The combination of features are not easily separable.

#### Plotting Box Plots and Violin Plots

In [None]:
for feature in features:
    sns.boxplot(x=target, y = feature, data= data)
    plot_title = feature + ' vs ' + target + ' boxplot'
    plt.title(plot_title)
    plt.show()

One can see that the vertical overlap between the every feature vs target boxplot is huge. That means a lot of data points lie together and can't be separated. 

Nodes vs Status boxplot shows the least overlap which was already explained as most patients with status = 1 had less nodes and as the aux. nodes increased, the danger tends to increase and the more likely they are to falling in status = 2  group. Hence, there are some status 1 patients with high aux. nodes found as well.

In [None]:
for feature in features:
    sns.violinplot(x=target, y = feature, data= data)
    plot_title = feature + ' vs ' + target + ' violinplot'
    plt.title(plot_title)
    plt.show()

Here, we can see the distrbution along with all the data that we could see in the boxplot.

## Multivariate Analysis

In [None]:
sns.jointplot(x = 'age', y = 'nodes', data = data, kind='kde', fill = True)
plt.show()

A large number of patients incoming were of age 40-60 with 0-1 aux nodes.

In [None]:
sns.jointplot(x = 'age', y = 'nodes', data = data[data.status == 1], kind='kde', hue = target, fill = True)
plt.show()

We have a good number of patients from status 1 of ages 30-70 and less aux. nodes.

In [None]:
sns.jointplot(x = 'age', y = 'nodes', data = data[data.status == 2], kind='kde', fill = True)
plt.show()

40-60 age group had more status 2 patients.
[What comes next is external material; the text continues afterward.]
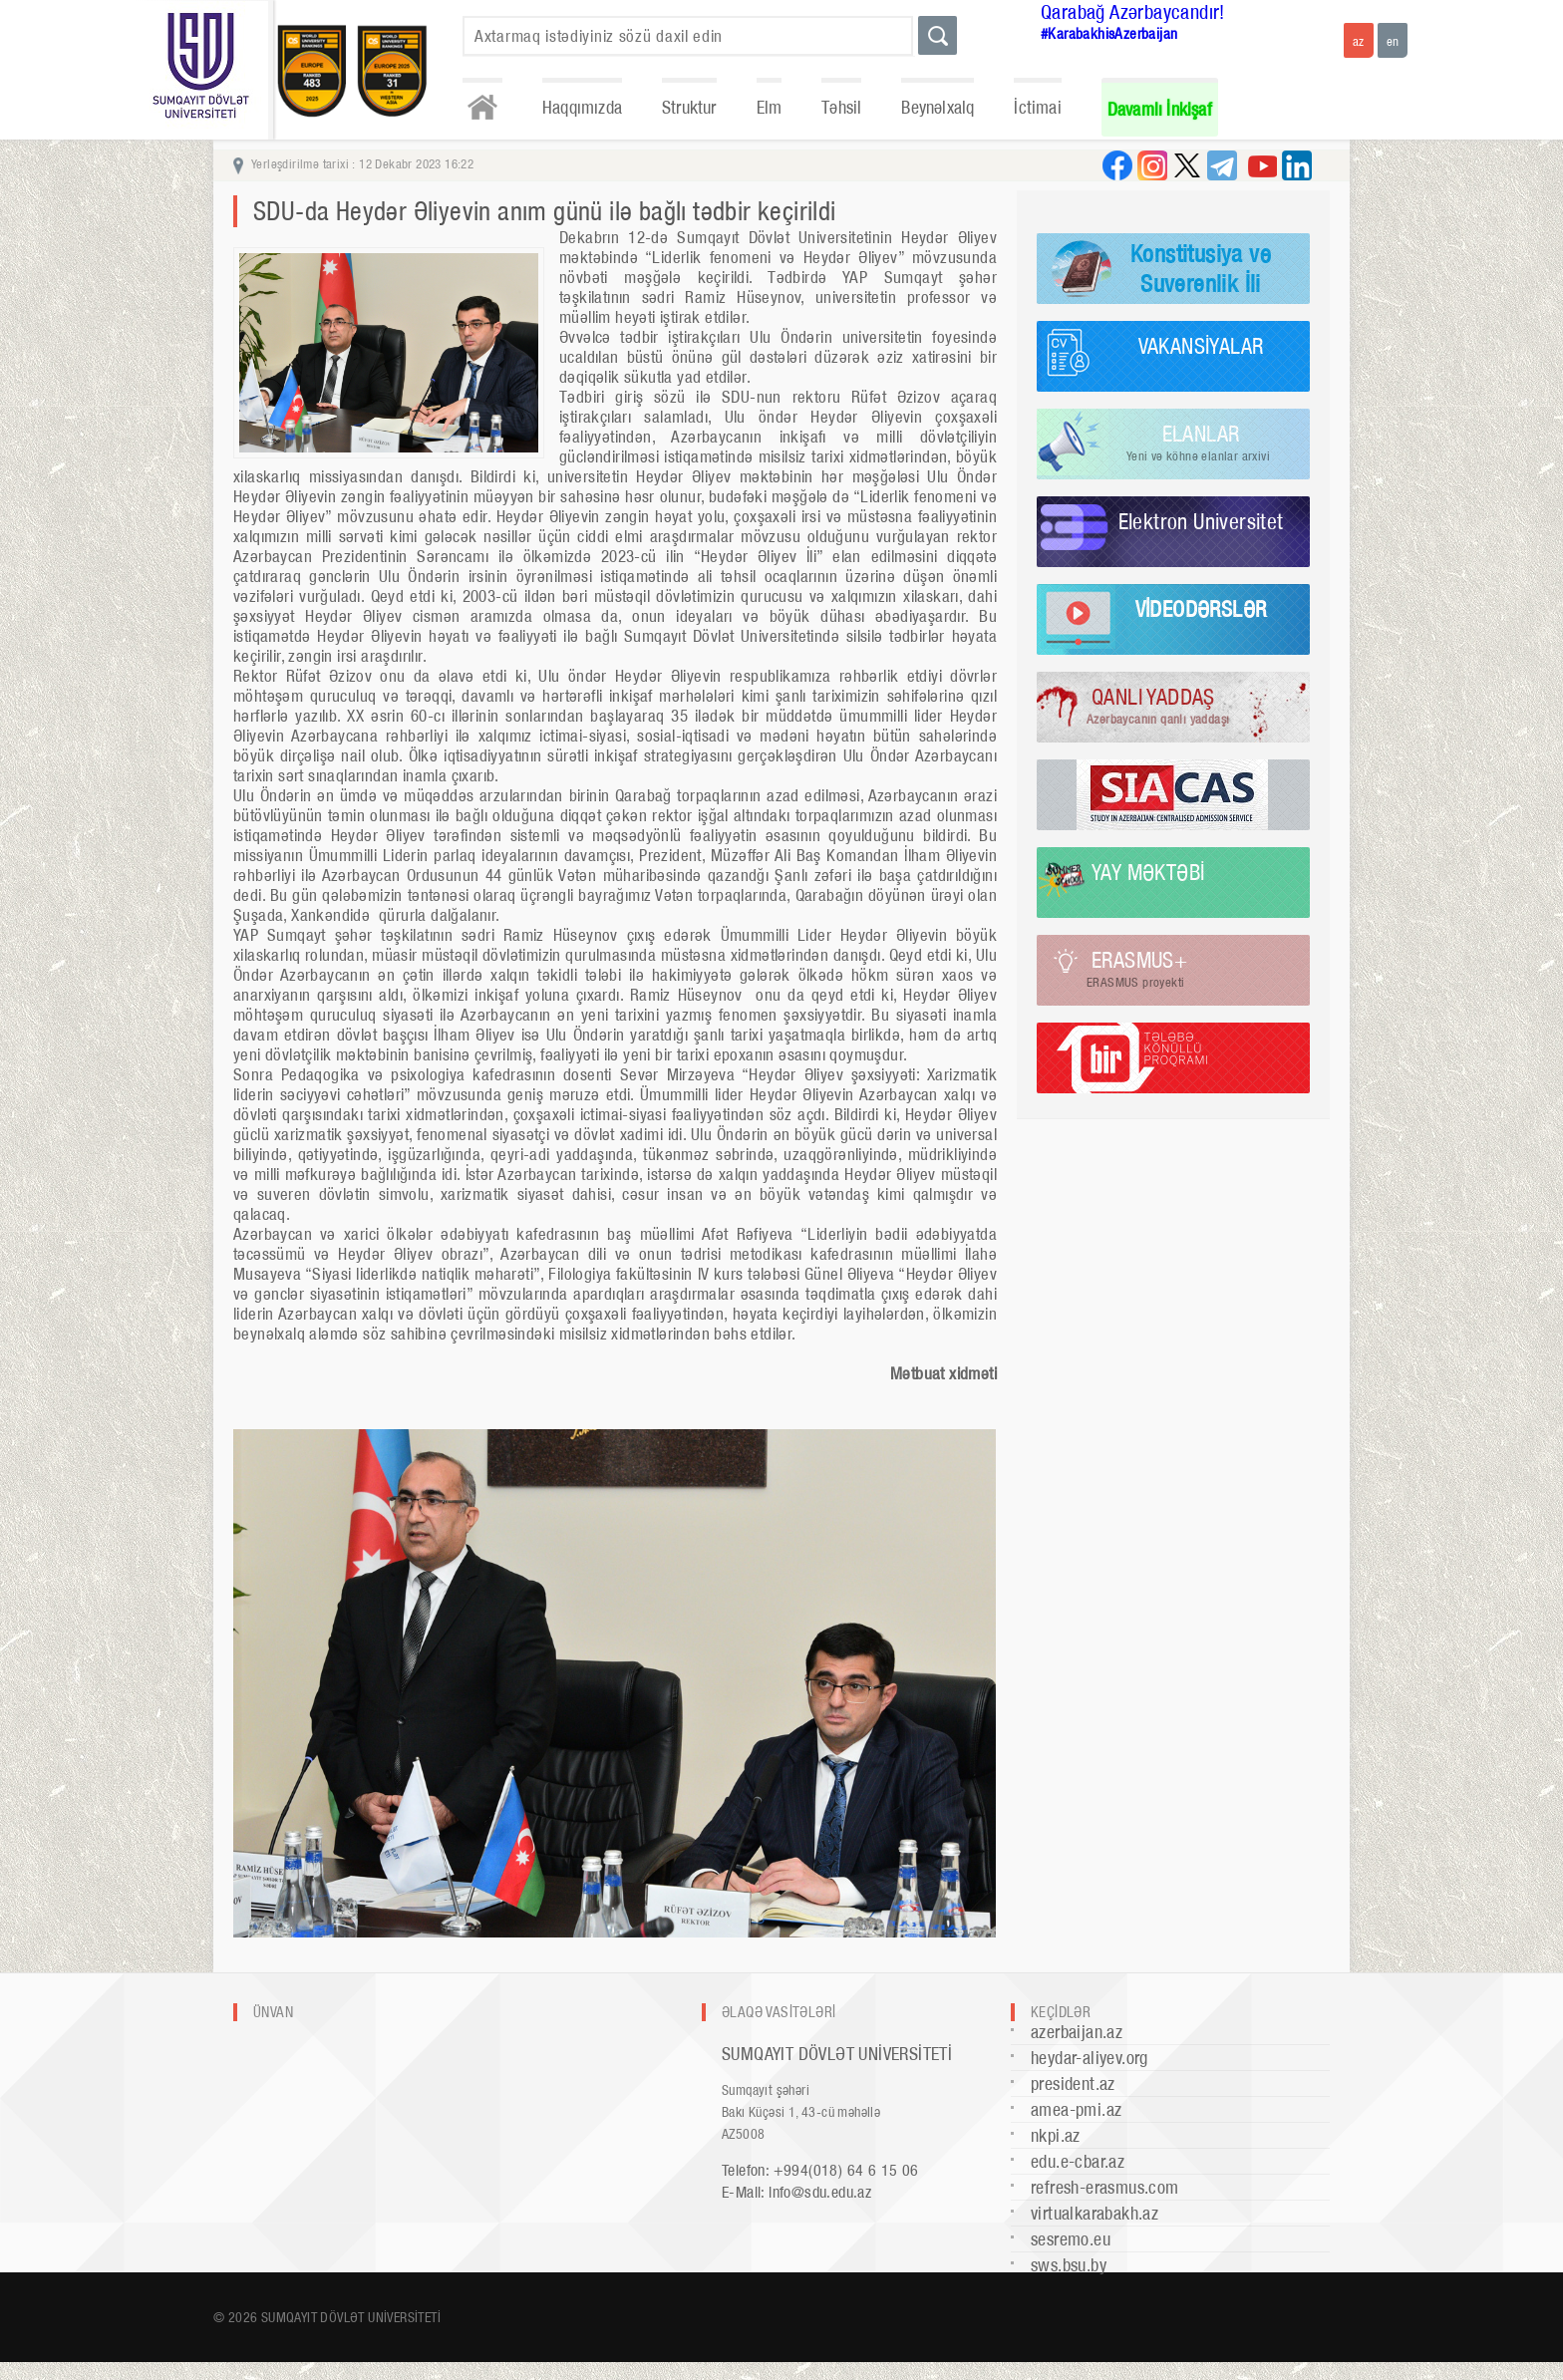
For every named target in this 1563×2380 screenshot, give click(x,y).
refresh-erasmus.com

The status 2 patients were also likely to have a higher aux. node count.

### Calculating Quantiles

In [None]:
for feature in ['age', 'nodes']:
    print(f"Quantiles of {feature} : ")
    min_f = data[feature].min()
    print(f"Min : {min_f}")
    quant = [1, 25, 50, 75, 99]
    q = np.percentile(data[feature], quant)
    for i,qx in enumerate(q):
        print(f'{quant[i]} percentile : {q[i]}')
    iqr = q[3] - q[1]
    max_f = data[feature].max()
    print(f"Max : {max_f}")
    print(f'IQR ({feature}) = {iqr}')
    print()

In nodes column, the 99th percentile is 29.90 but the max is 52. So, there is a huge difference and that could mean that we have outliers in the nodes column.

## Observations
1. As per the analysis, the given data is not linearly separable.
2. Most patients had 0 or 1 aux. nodes found but as the number of auxiliary nodes increases, the more dangerous it gets for the patient, although there are few cases with high number of nodes.
3. High number of patients of age 45-65 years and the patients within 40-55 years of age fell under status 2 (died within 5 years of the operation).
4. In 1964, the number of patients falling into status 2 class increased but majority were still in status 1. This trend followed every year but was the worse in 1964.
5. In the long run, the total number of patients decreased with time.
6. The nodes feature might have outliers present.